Il y avait aussi une brève note de Simon Iff. « Tout est censé bien se passer ; il y a des rumeurs de désastre sur le courant offensif ennemi à Paris. Vous feriez mieux de vous préoccuper de vous maintenant ; il y a d’autres poissons qui vont frire dans cette cuisine. Un vieil homme pourrait vous tomber dessus au début du mois d’août ; vous pourriez le reconnaître – il a une grande paire de lunettes – comme votre vieil ami, – SIMON IFF »

Simple Simon ne se parlait jamais de lui avec le mot « je » dans une lettre ; il utilisait seulement le pronom en conversation comme une concession aux coutumes.

Les Commissaires Noirs avaient aussi entendu parler du quartier général ; Gates avait été remplacé, aussi vite que le rail avait pu le porter, par un homme d’un avancement supérieur dans la Loge Noire.

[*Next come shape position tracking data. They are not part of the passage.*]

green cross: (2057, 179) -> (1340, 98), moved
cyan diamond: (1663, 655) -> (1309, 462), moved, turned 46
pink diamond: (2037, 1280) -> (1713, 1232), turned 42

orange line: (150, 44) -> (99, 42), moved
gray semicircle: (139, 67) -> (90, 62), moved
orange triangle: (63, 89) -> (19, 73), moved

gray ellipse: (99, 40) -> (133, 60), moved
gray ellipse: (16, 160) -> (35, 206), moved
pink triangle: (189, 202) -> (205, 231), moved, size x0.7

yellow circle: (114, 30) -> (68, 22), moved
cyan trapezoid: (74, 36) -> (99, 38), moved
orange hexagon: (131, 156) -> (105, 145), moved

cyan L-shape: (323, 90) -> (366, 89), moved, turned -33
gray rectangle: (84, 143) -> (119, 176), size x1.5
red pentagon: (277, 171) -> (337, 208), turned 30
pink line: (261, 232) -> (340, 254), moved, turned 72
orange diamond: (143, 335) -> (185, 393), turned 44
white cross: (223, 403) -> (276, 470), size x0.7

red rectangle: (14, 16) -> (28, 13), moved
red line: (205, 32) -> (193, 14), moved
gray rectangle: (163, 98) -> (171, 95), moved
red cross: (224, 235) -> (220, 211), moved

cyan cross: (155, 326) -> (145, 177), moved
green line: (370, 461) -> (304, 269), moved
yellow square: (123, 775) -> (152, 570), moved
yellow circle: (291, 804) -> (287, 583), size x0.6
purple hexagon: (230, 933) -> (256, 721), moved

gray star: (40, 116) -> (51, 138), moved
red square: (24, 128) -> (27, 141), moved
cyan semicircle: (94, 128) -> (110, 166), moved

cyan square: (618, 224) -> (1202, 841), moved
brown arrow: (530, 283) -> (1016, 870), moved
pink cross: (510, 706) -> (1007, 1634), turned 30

C’était le célèbre Dr Victor Vesquit, le nécromancien le plus célèbre de son époque. Il y avait vraiment peu de mauvais dans l’homme au-delà de son extraordinaire perversion en matière de cadavres. Sa maison à Hampden Road n’était pas seulement un rendez-vous des spiritualistes, mais une Maison des Momies Perdues. Il basait toutes ses opérations magiques sur des cadavres, ou des morceaux de sa propre personne, croyant que pour doter vie à de la matière morte – quasiment l’essentiel de toute la magick, comme il la voyait à juste titre – il était préférable de choisir une matière dans laquelle la vie avait récemment été manifestée. Un corollaire évident est que les meilleurs corps sont ceux qui ont connu une mort violente, plutôt que ceux qui ont été soumis à la maladie et à la décomposition. Aussi, il s’ensuivit que les meilleurs cadavres de tous étaient ceux des meurtriers exécutés, dont la vitalité était considérée comme très grande – bien que sur ce dernier point, Cyril Grey aurait été en désaccord, disant que les personnes les plus emplies de vitalité ont trop de respect pour le principe de la vie pour commettre un meurtre de sang froid.

Cependant, le Dr Vesquit avait obtenu un poste de coroner dans le quartier le plus meurtrier de Londres ; et d’étranges rumeurs circulaient parmi les sympathisants occultes.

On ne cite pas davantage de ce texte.